Lidl cloud - Mon, May 11, 2020
Is Lidl moving into the business of running cloud-scale datacenters?
There are rumors/fake news that Lidl is moving into the cloud-space. I’d say that the rumors overstate the meaning, as they are probably looking into insourcing their cloud push. They’ve previously tried and failed with a single pane of glass approach for Cloud, and who doesn’t remember Lidls costly ERP failure pushing for SAP, costing them over 500 million EUR over seven years without anything to show.
But lets imagine that they are actually looking into create their own Cloud - it would make sense as they have made a lot of money (104 billion EUR in 2018/2019) the last 40 years with their brand of discount retailing. Listening to insiders, the general idea of Lidl is that they are more than just Lidl and there is a general sense of hubris which is shown when newly opened stores in the US are closed after a few months.
‘We’re not just some random company, we’re Schwarz Group’
Looking at the whole corporation, it is basically a 2-person-empire run by a 70- and 80-year old. They have pretty good connections with a former SAP cloud sales VP which probably propelled this idea. The common mindset between Lidl and SAP might be what makes this push. Core Schwarz is all about selling cheap products at a enormous scale. Core SAP is all about large scale enterprise sales.
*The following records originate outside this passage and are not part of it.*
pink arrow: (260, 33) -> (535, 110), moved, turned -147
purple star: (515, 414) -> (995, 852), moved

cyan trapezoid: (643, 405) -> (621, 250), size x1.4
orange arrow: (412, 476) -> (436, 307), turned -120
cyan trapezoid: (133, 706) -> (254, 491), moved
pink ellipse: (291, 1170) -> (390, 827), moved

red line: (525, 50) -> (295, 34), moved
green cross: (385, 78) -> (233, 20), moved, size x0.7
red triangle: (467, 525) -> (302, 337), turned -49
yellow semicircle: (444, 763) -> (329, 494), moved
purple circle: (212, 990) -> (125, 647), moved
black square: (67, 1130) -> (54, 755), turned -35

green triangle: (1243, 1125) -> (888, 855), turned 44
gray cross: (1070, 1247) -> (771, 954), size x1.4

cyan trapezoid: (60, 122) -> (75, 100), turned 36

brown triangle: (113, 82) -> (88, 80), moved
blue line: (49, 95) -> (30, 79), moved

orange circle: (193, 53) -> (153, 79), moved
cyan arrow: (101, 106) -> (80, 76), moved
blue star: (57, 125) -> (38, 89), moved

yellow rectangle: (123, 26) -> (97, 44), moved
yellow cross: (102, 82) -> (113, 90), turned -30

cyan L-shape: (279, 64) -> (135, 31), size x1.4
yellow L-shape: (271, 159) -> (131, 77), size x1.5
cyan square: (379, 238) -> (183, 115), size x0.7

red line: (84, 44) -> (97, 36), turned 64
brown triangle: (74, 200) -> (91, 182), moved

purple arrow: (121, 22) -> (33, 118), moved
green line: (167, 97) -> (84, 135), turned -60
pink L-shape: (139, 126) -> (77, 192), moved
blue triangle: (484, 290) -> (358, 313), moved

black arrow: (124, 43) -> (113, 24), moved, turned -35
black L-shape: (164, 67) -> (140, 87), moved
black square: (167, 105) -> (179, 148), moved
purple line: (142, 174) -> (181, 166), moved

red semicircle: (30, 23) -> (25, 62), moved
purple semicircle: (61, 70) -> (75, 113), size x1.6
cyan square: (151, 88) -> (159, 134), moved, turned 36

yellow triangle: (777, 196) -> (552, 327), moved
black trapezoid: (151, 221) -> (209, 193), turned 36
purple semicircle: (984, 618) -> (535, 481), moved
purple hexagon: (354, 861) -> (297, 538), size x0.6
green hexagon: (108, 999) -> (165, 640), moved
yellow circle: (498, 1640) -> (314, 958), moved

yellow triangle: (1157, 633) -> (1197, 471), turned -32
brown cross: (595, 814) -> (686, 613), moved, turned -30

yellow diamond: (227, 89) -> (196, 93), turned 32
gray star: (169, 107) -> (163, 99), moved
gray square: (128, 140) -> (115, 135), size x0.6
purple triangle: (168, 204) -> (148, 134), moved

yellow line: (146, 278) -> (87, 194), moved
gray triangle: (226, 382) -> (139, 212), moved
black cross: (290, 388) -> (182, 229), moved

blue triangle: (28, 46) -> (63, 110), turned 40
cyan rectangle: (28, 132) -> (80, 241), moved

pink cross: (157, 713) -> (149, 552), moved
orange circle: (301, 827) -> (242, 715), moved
Maybe they have enough money to do whatever they want because their business actually doesn’t depend on IT. The systems they use to run their business are clearly working, because shops are still open and filled with people.
Note that Lidl are also at the same time getting into the car sales, tourism and recycle business as well. Probably looking at Amazon on how to privot into different markets in Europe. If the Schwarz group will be able to attract the talent to replicate the talents in other clouds then they have a chance, otherwise it is probably impossible. What is a more likely scenario that they will burn through a few billion EUR before realizing that they know nothing about cloud computing and cut their losses. The rumor above started with an acquisition of 70 people which just might be the start of something bigger by spinning it up as a separate company, just like AWS. Or not, based on previous IT experiences.